#### Material for this exercise

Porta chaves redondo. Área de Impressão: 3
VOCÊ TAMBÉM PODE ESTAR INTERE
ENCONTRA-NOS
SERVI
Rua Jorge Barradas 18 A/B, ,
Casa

########
#### Material for this exercise

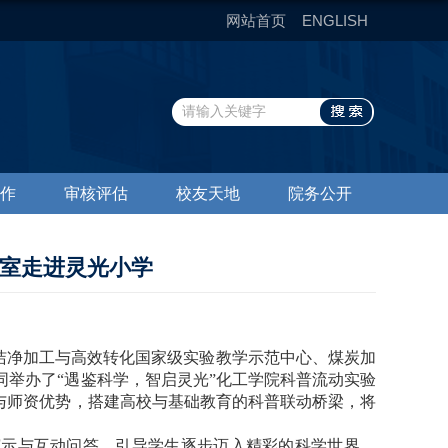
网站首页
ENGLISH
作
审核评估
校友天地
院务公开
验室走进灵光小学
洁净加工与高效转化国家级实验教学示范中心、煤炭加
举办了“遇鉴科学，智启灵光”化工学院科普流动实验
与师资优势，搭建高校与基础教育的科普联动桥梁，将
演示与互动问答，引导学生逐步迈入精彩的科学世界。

########
#### Material for this exercise

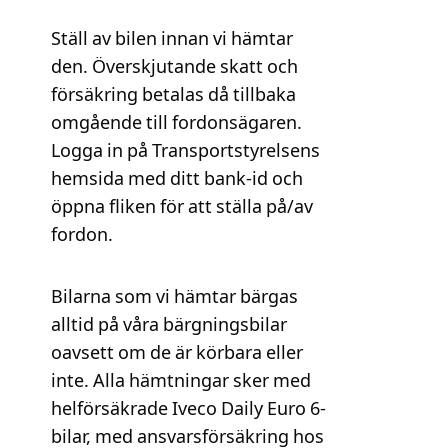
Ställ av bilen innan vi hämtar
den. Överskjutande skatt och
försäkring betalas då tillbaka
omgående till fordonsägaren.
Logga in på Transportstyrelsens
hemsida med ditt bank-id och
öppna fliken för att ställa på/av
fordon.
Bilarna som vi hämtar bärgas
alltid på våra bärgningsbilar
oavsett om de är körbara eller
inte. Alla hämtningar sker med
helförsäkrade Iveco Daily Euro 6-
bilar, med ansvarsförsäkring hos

########

Description of the task
Nothing but a number is wanted here: please count the lines in the entries above that include the word "hämtar".

Answer to this exercise
2